Saved data entries
---+---
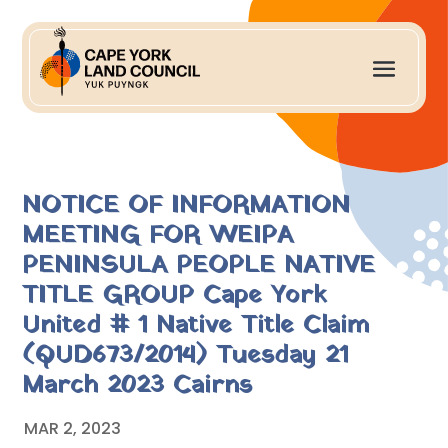
NOTICE OF INFORMATION
MEETING FOR WEIPA
PENINSULA PEOPLE NATIVE
TITLE GROUP Cape York
United # 1 Native Title Claim
(QUD673/2014) Tuesday 21
March 2023 Cairns
MAR 2, 2023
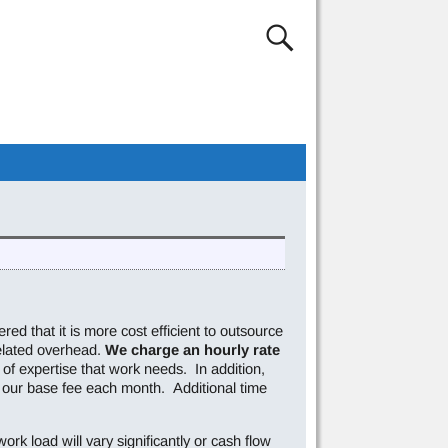
red that it is more cost efficient to outsource
elated overhead.
We charge an hourly rate
of expertise that work needs. In addition,
 our base fee each month. Additional time
ork load will vary significantly or cash flow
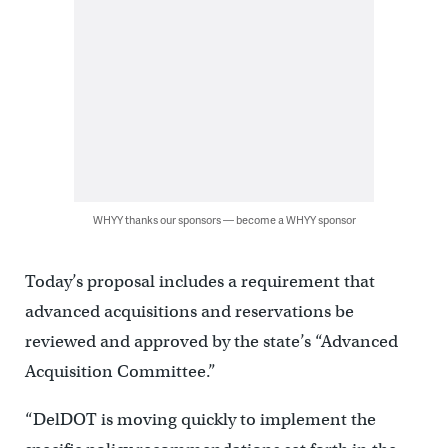
WHYY thanks our sponsors — become a WHYY sponsor
Today’s proposal includes a requirement that
advanced acquisitions and reservations be
reviewed and approved by the state’s “Advanced
Acquisition Committee.”
“DelDOT is moving quickly to implement the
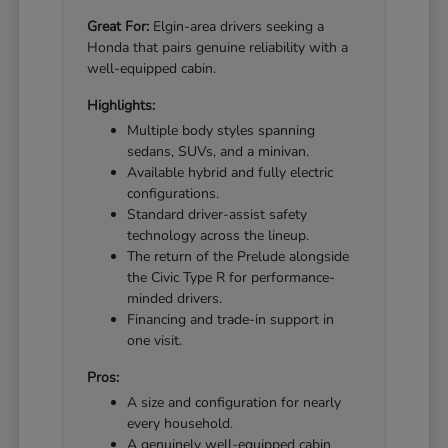
Great For:
Elgin-area drivers seeking a
Honda that pairs genuine reliability with a
well-equipped cabin.
Highlights:
Multiple body styles spanning
sedans, SUVs, and a minivan.
Available hybrid and fully electric
configurations.
Standard driver-assist safety
technology across the lineup.
The return of the Prelude alongside
the Civic Type R for performance-
minded drivers.
Financing and trade-in support in
one visit.
Pros:
A size and configuration for nearly
every household.
A genuinely well-equipped cabin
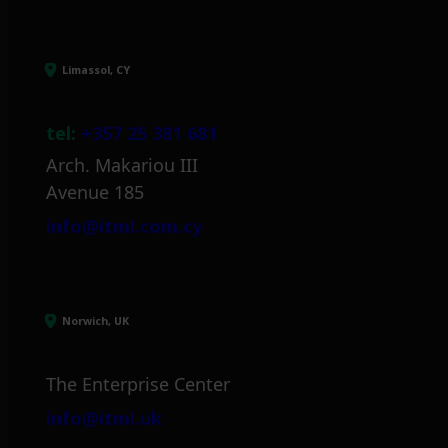
Limassol, CY
tel:
+357 25 381 681
Arch. Makariou III
Avenue 185
info@itml.com.cy
Norwich, UK
The Enterprise Center
info@itml.uk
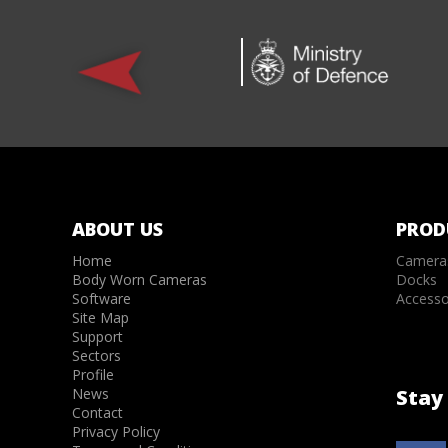
ABOUT US
PROD
Home
Camera
Body Worn Cameras
Docks
Software
Accesso
Site Map
Support
Sectors
Profile
News
Stay 
Contact
Privacy Policy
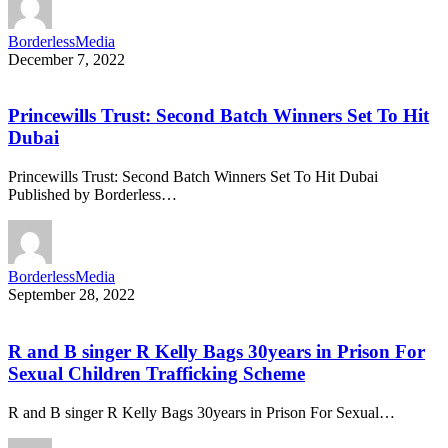
BorderlessMedia
December 7, 2022
Princewills Trust: Second Batch Winners Set To Hit
Dubai
Princewills Trust: Second Batch Winners Set To Hit Dubai
Published by Borderless…
BorderlessMedia
September 28, 2022
R and B singer R Kelly Bags 30years in Prison For
Sexual Children Trafficking Scheme
R and B singer R Kelly Bags 30years in Prison For Sexual…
---+---
--- What you are asked to do ---
Above are some entries; copy exactly the lines from the line with "March 2023 Cairns" through the line with "reviewed and approved", both included, but none of the pictures.

--- Task output ---
March 2023 Cairns
MAR 2, 2023
red that it is more cost efficient to outsource
elated overhead.
We charge an hourly rate
of expertise that work needs. In addition,
 our base fee each month. Additional time
ork load will vary significantly or cash flow
WHYY thanks our sponsors — become a WHYY sponsor
Today’s proposal includes a requirement that
advanced acquisitions and reservations be
reviewed and approved by the state’s “Advanced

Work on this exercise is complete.